§ **What you will do**: Repeat each entry exactly. Drop every image.

Extracted data entries:
Content starts
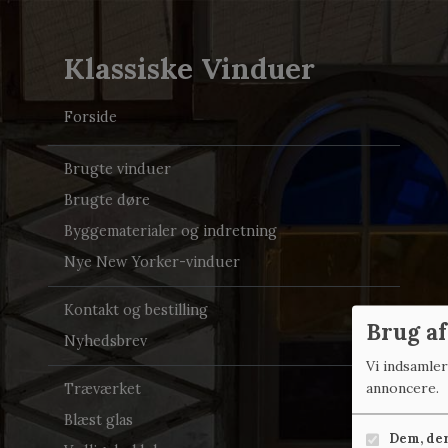
Klassiske Vinduer
Forside
Brugte vinduer
Brugte døre
Byggematerialer og indretning
Nye New Yorker-vinduer
Kontakt og bestilling
Brug af
Nyhedsbrev
Vi indsamle
annoncere.
Træværket
Blæst glas
Dem, der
Content ends
§ **Result**:
Klassiske Vinduer
Forside
Brugte vinduer
Brugte døre
Byggematerialer og indretning
Nye New Yorker-vinduer
Kontakt og bestilling
Brug af
Nyhedsbrev
Vi indsamle
annoncere.
Træværket
Blæst glas
Dem, der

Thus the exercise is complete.